We defeat the purpose of solving the key problems the industry is facing if
backward compatibility is provided at the same level - aka LOOPHOLE!
So I see two things:
o Should not be backward compatible.
However, this will provide a barrier to acceptability and development,
therefore it should be:
o Should offer backward compatibilty with the following exception and
limits:
- does not violate the any new security related concept mandated by
mail-ng
- a X month grace/transistion period from the point of initial contact.
In other words, it could be just announced to the world.
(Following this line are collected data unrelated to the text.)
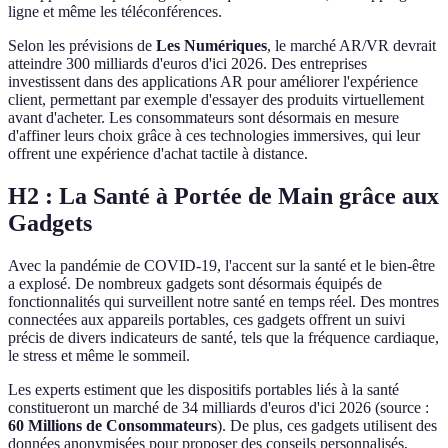
ligne et même les téléconférences.
Selon les prévisions de
Les Numériques
, le marché AR/VR devrait
atteindre 300 milliards d'euros d'ici 2026. Des entreprises
investissent dans des applications AR pour améliorer l'expérience
client, permettant par exemple d'essayer des produits virtuellement
avant d'acheter. Les consommateurs sont désormais en mesure
d'affiner leurs choix grâce à ces technologies immersives, qui leur
offrent une expérience d'achat tactile à distance.
H2 : La Santé à Portée de Main grâce aux
Gadgets
Avec la pandémie de COVID-19, l'accent sur la santé et le bien-être
a explosé. De nombreux gadgets sont désormais équipés de
fonctionnalités qui surveillent notre santé en temps réel. Des montres
connectées aux appareils portables, ces gadgets offrent un suivi
précis de divers indicateurs de santé, tels que la fréquence cardiaque,
le stress et même le sommeil.
Les experts estiment que les dispositifs portables liés à la santé
constitueront un marché de 34 milliards d'euros d'ici 2026 (source :
60 Millions de Consommateurs
). De plus, ces gadgets utilisent des
données anonymisées pour proposer des conseils personnalisés,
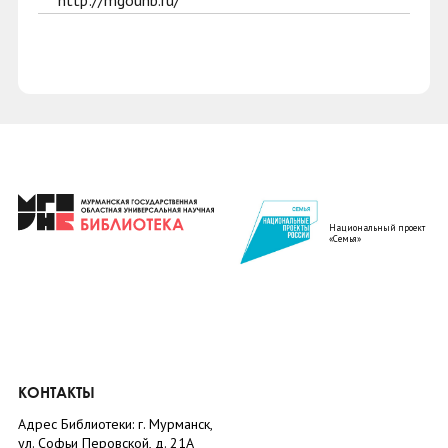
http://mgounb.ru/
Национальный проект
«Семья»
КОНТАКТЫ
Адрес Библиотеки: г. Мурманск,
ул. Софьи Перовской, д. 21А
"Hey mail-ng is the standard now. SMTP/POP3 will be deprecated on X
date
(24 months from release date). Everyone has 24 months to revamp."
or
"Hey mail-ng is the standard now. SMTP/POP3 is be deprecated in 24
months.
However, backward compatibility remain a system policy option. We
recommend
using the mail-ng automatic "grandfather clock" where initial
contacts are sent
an email warning there old compatibility access will cease to work
on X date.
Something. It doesn't have to be so drastic, but then again, mail-ng serves
no purpose if it doesn't solve the problems we are facing and thus the
reason, atleast I think, many people are here and are interested in new
mail system or "mail protocol" whatever you want to call it.
--
Hector Santos, Santronics Software, Inc.
http://www.santronics.com
----- Original Message -----
From: "Hadmut Danisch" <hadmut(_at_)danisch(_dot_)de>
To: "Bonatti, Chris" <BonattiC(_at_)ieca(_dot_)com>
Cc: <mail-ng(_at_)mail(_dot_)imc(_dot_)org>
Sent: Tuesday, February 10, 2004 12:59 AM
Subject: Re: Email or Something Else
On Mon, Feb 09, 2004 at 07:10:15AM -0500, Bonatti, Chris wrote:
- We want backward compatibility, ...
This requirement is nebulous, should be paraphrased in
explicit requirements:
- Should (temporarily=few years) be able to receive messages
through old SMTP/MX-Record. Maybe there could be a separate
gateway application, accepting SMTP and injecting it into
the new mechanism.
- Should be able to deliver to old SMTP/MX machines.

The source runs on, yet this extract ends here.